So, now that we've considered an overview of the Family, let us move along to the ideology bequeathed to the organization by its founder, Norwegian immigrant Abraham (Abram) Vereide. Vereide was a Methodist clergyman who claimed to have had a religious experience of some significance in 1935 that would serve as the cornerstone of the Family's ideological underpinnings.
"Abram prayed like this for years, and the years grew darker, the poor poorer, the world more broken, until one day in April of 1935 he received not just instructions for the day before him but a vision for the decades; God's hand moving His people in an entirely new direction. The revelation God gave him was simple: To the big man went strength, to the little men went need. Only the big man was capable of mending the world. But who would help the big man? Who would console him when he, as Abram did sometimes, wept in the early morning? That the big men of society wept Abram never doubted. He thought that powerful people, so clearly blessed by God, must surely possess equally great reserves of compassion and love that they wished to shower down on the weak, if only someone would show them how.

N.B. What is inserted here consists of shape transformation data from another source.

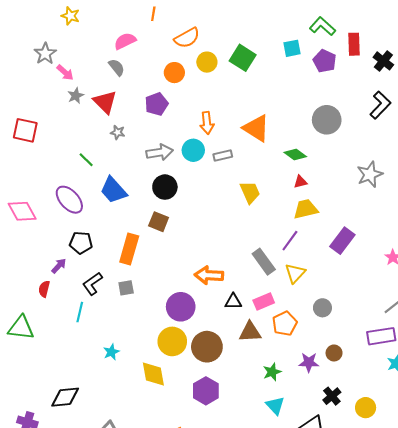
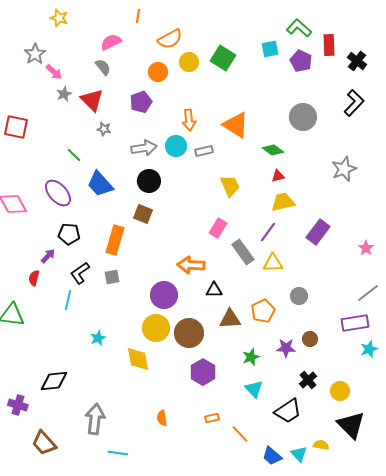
yellow triangle: (295, 273) -> (273, 263), turned 45
pink rectangle: (264, 302) -> (218, 228), moved, turned -36
purple hexagon: (206, 391) -> (203, 372), moved

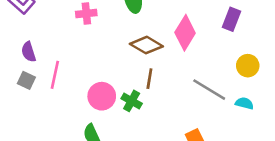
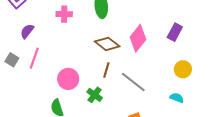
purple semicircle: (29, 52) -> (27, 31), moved, turned 49
gray line: (209, 90) -> (133, 82), moved
green cross: (132, 101) -> (95, 95), moved

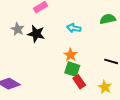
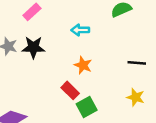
green square: (72, 69) -> (87, 107), moved, turned -35
red rectangle: (79, 82) -> (70, 90), moved

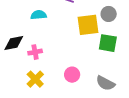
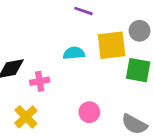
cyan semicircle: (39, 15) -> (74, 53), moved
yellow cross: (35, 79) -> (26, 117), moved

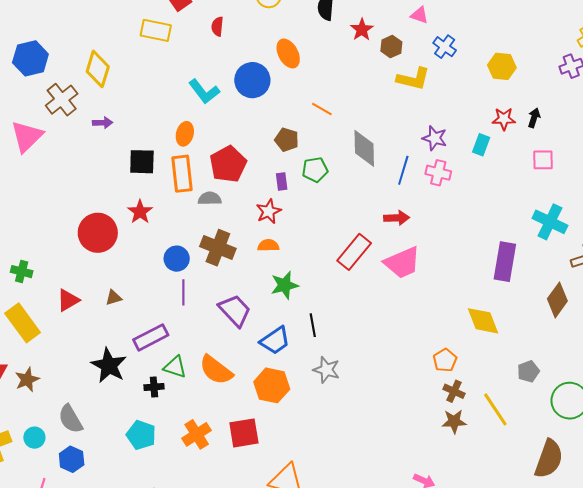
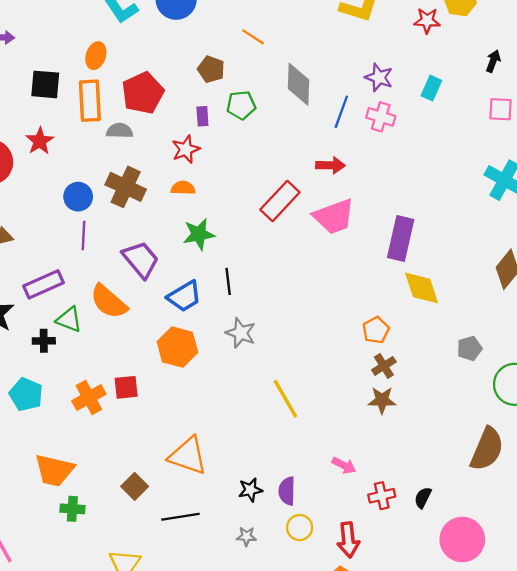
red star: (504, 119) -> (427, 21), moved
purple rectangle: (505, 262) -> (401, 239), moved
orange semicircle: (216, 370) -> (109, 302), moved
brown cross: (454, 391) -> (384, 366), turned 30
yellow line: (495, 409) -> (285, 399), moved
red square: (244, 433) -> (126, 387), moved, size x0.7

"Abram would show them how. This was his vision. His life thus far --in 1935, he was forty-nine, his once-dark brow gray like a North Pacific breaker --had followed an arc, he believed, but it had taken him a long time to see it. His ministry, he now realized, was not 'among those who have had the bottom knocked out of life, its derelicts, its failures,' as a friend would write years later, 'but, ultimately, among those even more in need, who live dangerously in high places.'
"For nearly 2,000 years, Abram concluded, Christianity --that is, the religion, the rituals, the stuff of men with their weak, sinful minds --had bent all its energies toward the poor, the sick, the starving. The 'down and out.' Christianity gave them fishes when it could and hope when it had nothing else to offer. But what good had it done? What been accomplished between Calvary and 1935?

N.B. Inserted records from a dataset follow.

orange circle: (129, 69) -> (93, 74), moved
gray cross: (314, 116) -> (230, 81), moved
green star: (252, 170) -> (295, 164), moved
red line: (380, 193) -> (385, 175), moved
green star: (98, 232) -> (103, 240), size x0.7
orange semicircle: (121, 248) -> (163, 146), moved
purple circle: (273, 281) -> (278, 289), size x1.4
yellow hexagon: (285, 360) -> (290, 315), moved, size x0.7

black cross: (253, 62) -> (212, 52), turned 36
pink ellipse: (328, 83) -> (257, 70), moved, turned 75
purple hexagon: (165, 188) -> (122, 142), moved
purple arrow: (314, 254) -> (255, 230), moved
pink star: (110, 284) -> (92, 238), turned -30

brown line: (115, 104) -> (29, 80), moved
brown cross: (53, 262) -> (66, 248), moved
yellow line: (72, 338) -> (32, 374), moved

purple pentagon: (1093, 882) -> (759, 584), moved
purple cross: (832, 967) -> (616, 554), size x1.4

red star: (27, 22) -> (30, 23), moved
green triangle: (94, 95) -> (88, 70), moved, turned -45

"Just look at Seattle, Abram's adopted hometown: nearly half the city was on relief, and the other half was dark-eyed, eyeing the blessings of the 'top men' with envy, which is a blight on a man's soul. A rich man may have little hope of getting into heaven, but an envious man could turn to violence and lose all hope for this world or the next. Abram had to help such creatures, the derelicts, the failures. How? By helping those who could help them --the high and the mighty --that they might describe the Lord's blessings to the little men, whose envy would be soothed, violence averted, disorder controlled.
"Thereafter, Abram would spend his days arranging the spiritual affairs of the wealthy. It would be another decade --ten years spent cultivating not just Seattle's big men but those of the nation --before Abram would coin a phrase for his vision: the 'new world order...'"
(The Family, Jeff Sharlet, pgs. 89-90)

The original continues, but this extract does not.